DAY 10: SQL - Subqueries

Learning Objectives: - Use subqueries in WHERE clause - Create subqueries in SELECT - Understand IN and EXISTS operators - Learn correlated vs non-correlated subqueries

Topics Covered (60 min):

1. WHERE Subquery (Non-Correlated) - SELECT * FROM Orders WHERE Sales > (SELECT AVG(Sales) FROM Orders) - Find records above/below aggregate - Inner query runs once

2. IN Operator - WHERE CustomerID IN (SELECT ID FROM Customers WHERE State='CA') - Tests if value is in subquery results - Returns multiple values

3. EXISTS Operator - WHERE EXISTS (SELECT 1 FROM OrderDetails WHERE OrderID = Orders.ID) - Tests if subquery returns ANY rows - Usually faster than IN for large datasets - Returns TRUE/FALSE

4. SELECT Subquery (Scalar) - SELECT OrderID, (SELECT Name FROM Customers WHERE ID=Orders.CustomerID) AS Customer - Must return single value - Adds calculated column

5. Correlated Subquery - References outer query - WHERE Salary > (SELECT AVG(Salary) FROM Employees E2 WHERE E2.Department = E1.Department) - Runs for each row (slower)

Video Resources:

CASE Statement and UNION SQL interview questions (10:00)
https://www.youtube.com/watch?v=F2JJWM40Dh4
How to Use SQL Case Statements (13:40)
https://www.youtube.com/watch?v=iq-geVaMOos
SQL Tutorial #36 - SQL UNION Operator (7:49)
https://www.youtube.com/watch?v=7QaIPZvu1NI

AI Learning Prompts (Concept Understanding Only):

Understanding Subqueries Basics:

Explain SQL subqueries:

1. What is a subquery and why use it?
2. Where can subqueries be placed (WHERE, SELECT, FROM)?
3. How do I write a subquery: SELECT ... WHERE col > (SELECT ...)?
4. Show me examples using Employee data (find employees with salary > average)
5. What's the difference between subquery and JOIN?
6. When should I use subquery vs JOIN?

Use HR or academic data for examples (not sales).

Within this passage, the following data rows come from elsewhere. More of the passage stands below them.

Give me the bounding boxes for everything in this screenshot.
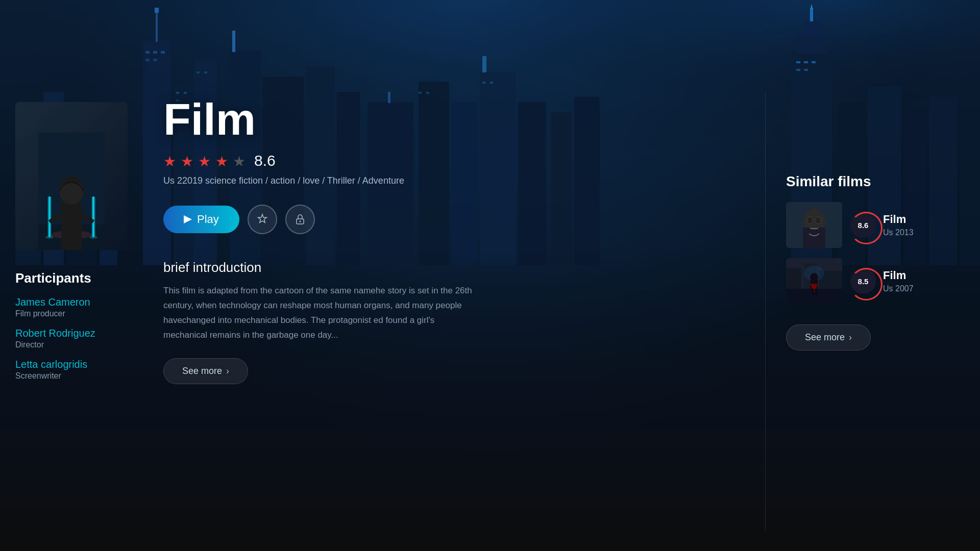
similar-film-text-2: Film Us 2007 [883, 269, 914, 293]
similar-film-item-2[interactable]: 8.5 Film Us 2007 [786, 258, 960, 304]
similar-film-item-1[interactable]: 8.6 Film Us 2013 [786, 202, 960, 248]
intro-heading: brief introduction [163, 260, 740, 276]
favorite-button[interactable] [248, 205, 277, 234]
intro-text: This film is adapted from the cartoon of… [163, 284, 480, 343]
film-meta: Us 22019 science fiction / action / love… [163, 176, 740, 186]
participant-item: Robert Rodriguez Director [15, 328, 133, 349]
star-5: ★ [233, 153, 248, 168]
similar-film-title-2: Film [883, 269, 914, 282]
svg-rect-59 [47, 196, 52, 237]
participant-item: James Cameron Film producer [15, 296, 133, 318]
similar-film-rating-1: 8.6 [850, 212, 876, 238]
svg-point-65 [89, 236, 97, 239]
play-label: Play [197, 213, 219, 226]
action-buttons: Play [163, 205, 740, 234]
svg-rect-82 [815, 289, 817, 295]
similar-see-more-label: See more [805, 332, 845, 343]
similar-film-rating-2: 8.5 [850, 268, 876, 294]
similar-film-text-1: Film Us 2013 [883, 213, 914, 237]
participant-name-2[interactable]: Robert Rodriguez [15, 328, 133, 339]
play-button[interactable]: Play [163, 206, 239, 233]
similar-film-title-1: Film [883, 213, 914, 226]
rating-value: 8.6 [254, 152, 276, 169]
left-panel: Participants James Cameron Film producer… [0, 0, 143, 551]
hooded-figure-svg [38, 133, 105, 250]
chevron-right-icon: › [226, 366, 229, 377]
participants-heading: Participants [15, 270, 133, 286]
participant-name-3[interactable]: Letta carlogridis [15, 359, 133, 370]
svg-point-64 [45, 236, 54, 239]
svg-rect-81 [812, 289, 814, 295]
favorite-icon [256, 213, 268, 226]
svg-rect-75 [786, 268, 801, 289]
parental-control-button[interactable] [285, 205, 315, 234]
lock-icon [294, 213, 306, 226]
star-4: ★ [215, 153, 231, 168]
svg-point-80 [810, 273, 818, 282]
similar-film-info-2: 8.5 Film Us 2007 [850, 268, 960, 294]
svg-point-67 [299, 221, 301, 222]
star-2: ★ [181, 153, 196, 168]
similar-film-thumb-1 [786, 202, 842, 248]
svg-point-72 [815, 217, 821, 224]
svg-rect-61 [91, 196, 95, 237]
star-rating: ★ ★ ★ ★ ★ [163, 153, 248, 168]
film-title: Film [163, 97, 740, 142]
similar-film-info-1: 8.6 Film Us 2013 [850, 212, 960, 238]
play-icon [184, 215, 192, 223]
intro-section: brief introduction This film is adapted … [163, 260, 740, 531]
similar-film-meta-1: Us 2013 [883, 228, 914, 237]
see-more-label: See more [182, 366, 222, 377]
svg-point-71 [807, 217, 813, 224]
similar-film-thumb-2 [786, 258, 842, 304]
right-panel: Similar films [766, 0, 980, 551]
svg-rect-70 [803, 228, 825, 248]
see-more-button[interactable]: See more › [163, 358, 248, 384]
center-panel: Film ★ ★ ★ ★ ★ 8.6 Us 22019 science fict… [143, 0, 765, 551]
similar-chevron-icon: › [849, 332, 852, 343]
similar-film-meta-2: Us 2007 [883, 284, 914, 293]
poster-image [15, 102, 128, 250]
movie-poster [15, 102, 128, 250]
participant-role-2: Director [15, 340, 133, 349]
similar-see-more-button[interactable]: See more › [786, 324, 871, 350]
participants-section: Participants James Cameron Film producer… [15, 270, 133, 390]
participant-item: Letta carlogridis Screenwriter [15, 359, 133, 381]
similar-films-heading: Similar films [786, 173, 960, 190]
star-1: ★ [163, 153, 179, 168]
rating-row: ★ ★ ★ ★ ★ 8.6 [163, 152, 740, 169]
star-3: ★ [198, 153, 213, 168]
participant-role-3: Screenwriter [15, 371, 133, 381]
main-content: Participants James Cameron Film producer… [0, 0, 980, 551]
participant-name-1[interactable]: James Cameron [15, 296, 133, 308]
participant-role-1: Film producer [15, 309, 133, 318]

Understanding IN and EXISTS:

Explain IN and EXISTS with subqueries:

1. How does IN operator work with subqueries?
2. What's the syntax: WHERE column IN (SELECT ...)?
3. How does EXISTS differ from IN?
4. When is EXISTS more efficient than IN?
5. Show me examples: Find students who are enrolled in at least one class
6. What's the difference between NOT IN and NOT EXISTS?

Use school enrollment or membership data for examples.

Understanding Correlated Subqueries:

Explain correlated subqueries:

1. What makes a subquery "correlated"?
2. How does it reference the outer query?
3. Show me examples: Find employees earning more than average in their department
4. Why are correlated subqueries slower?
5. Can I rewrite correlated subqueries as JOINs?

Use departmental or grouped data for examples.

Understanding Subqueries in SELECT:

Explain subqueries in the SELECT clause:

1. How do I use subqueries to add calculated columns?
2. What are scalar subqueries (returning single value)?
3. Show me examples: Add "Department Average Salary" column to employee list
4. When should I use subquery vs JOIN for this?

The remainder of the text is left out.